** AIM OF THE EXERCISE **
Tally the lines in the listing below that contain "Buenos" and report the tally alone.

** PROVIDED RECORDS **

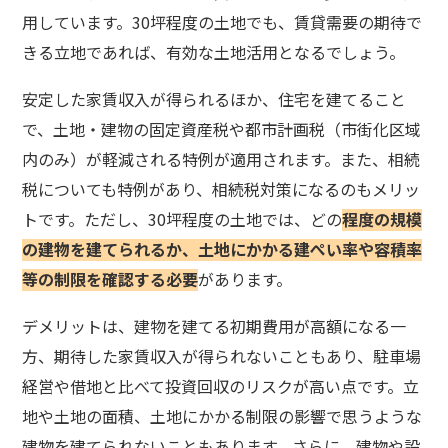
用しています。30坪程度の土地でも、賃貸需要の期待で
きる立地であれば、有効な土地活用となるでしょう。
安定した家賃収入が得られるほか、住宅を建てること
で、土地・建物の固定資産税や都市計画税（市街化区域
内のみ）が軽減される特例が適用されます。また、相続
税についても特例があり、相続税対策になるのもメリッ
トです。ただし、30坪程度の土地では、どの
程度の規模
の建物を建てられるか、土地にかかる建ぺい率や容積率
等の制限を確認する必要
があります。
デメリットは、建物を建てる初期費用が高額になる一
方、期待した家賃収入が得られないこともあり、駐車場
経営や借地と比べて投資回収のリスクが高い点です。立
地や土地の面積、土地にかかる制限の影響で思うような
建物を建てられないこともあります。さらに、建物や設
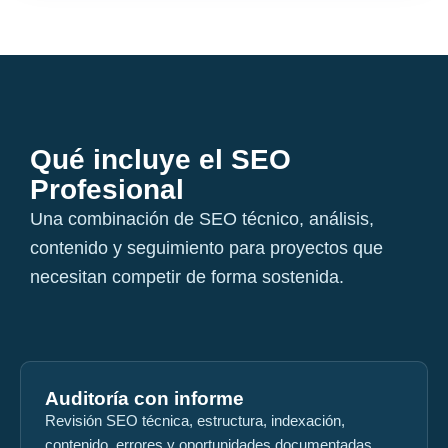
Qué incluye el SEO
Profesional
Una combinación de SEO técnico, análisis,
contenido y seguimiento para proyectos que
necesitan competir de forma sostenida.
Auditoría con informe
Revisión SEO técnica, estructura, indexación,
contenido, errores y oportunidades documentadas.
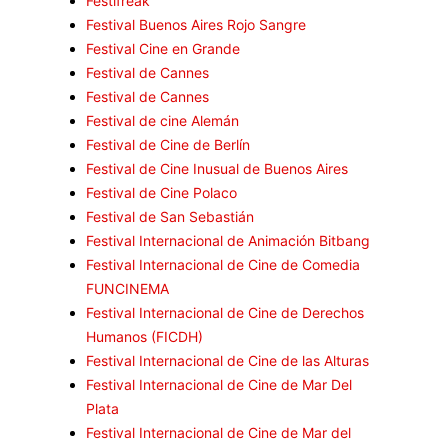
Festifreak
Festival Buenos Aires Rojo Sangre
Festival Cine en Grande
Festival de Cannes
Festival de Cannes
Festival de cine Alemán
Festival de Cine de Berlín
Festival de Cine Inusual de Buenos Aires
Festival de Cine Polaco
Festival de San Sebastián
Festival Internacional de Animación Bitbang
Festival Internacional de Cine de Comedia
FUNCINEMA
Festival Internacional de Cine de Derechos
Humanos (FICDH)
Festival Internacional de Cine de las Alturas
Festival Internacional de Cine de Mar Del
Plata
Festival Internacional de Cine de Mar del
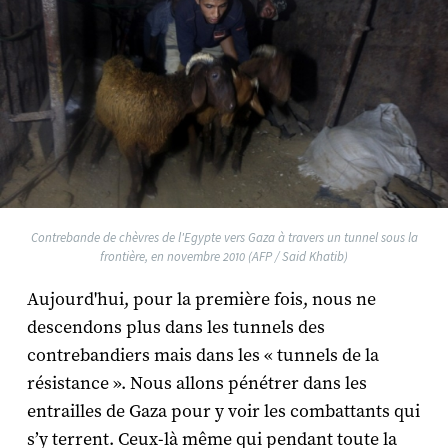
Contrebande de chèvres de l'Egypte vers Gaza à travers un tunnel sous la
frontière, en novembre 2010 (AFP / Said Khatib)
Aujourd'hui, pour la première fois, nous ne
descendons plus dans les tunnels des
contrebandiers mais dans les « tunnels de la
résistance ». Nous allons pénétrer dans les
entrailles de Gaza pour y voir les combattants qui
s’y terrent. Ceux-là même qui pendant toute la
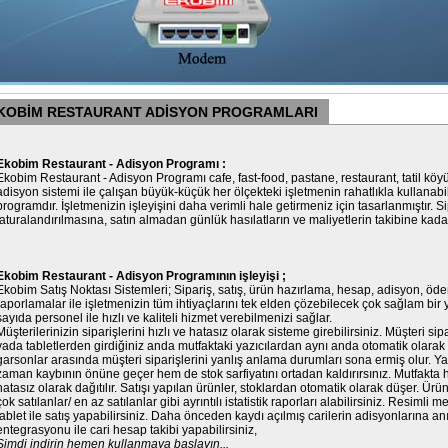
KOBİM RESTAURANT ADİSYON PROGRAMLARI
Ekobim Restaurant - Adisyon Programı :
Ekobim Restaurant - Adisyon Programı cafe, fast-food, pastane, restaurant, tatil köyü,
adisyon sistemi ile çalışan büyük-küçük her ölçekteki işletmenin rahatlıkla kullanabildi
programdır. İşletmenizin işleyişini daha verimli hale getirmeniz için tasarlanmıştır. 
faturalandırılmasına, satın almadan günlük hasılatların ve maliyetlerin takibine kadar 
Ekobim Restaurant - Adisyon Programının işleyişi ;
Ekobim Satış Noktası Sistemleri; Sipariş, satış, ürün hazırlama, hesap, adisyon, ödem
raporlamalar ile işletmenizin tüm ihtiyaçlarını tek elden çözebilecek çok sağlam bi
sayıda personel ile hızlı ve kaliteli hizmet verebilmenizi sağlar.
Müşterilerinizin siparişlerini hızlı ve hatasız olarak sisteme girebilirsiniz. Müşteri si
yada tabletlerden girdiğiniz anda mutfaktaki yazıcılardan aynı anda otomatik olarak ç
garsonlar arasında müşteri siparişlerini yanlış anlama durumları sona ermiş olur. Ya
zaman kaybının önüne geçer hem de stok sarfiyatını ortadan kaldırırsınız. Mutfakta h
hatasız olarak dağıtılır. Satışı yapılan ürünler, stoklardan otomatik olarak düşer. Ürü
çok satılanlar/ en az satılanlar gibi ayrıntılı istatistik raporları alabilirsiniz. Resimli
tablet ile satış yapabilirsiniz. Daha önceden kaydı açılmış carilerin adisyonlarına a
entegrasyonu ile cari hesap takibi yapabilirsiniz,
Şimdi indirin hemen kullanmaya başlayın...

** COMPLETED TASK **
2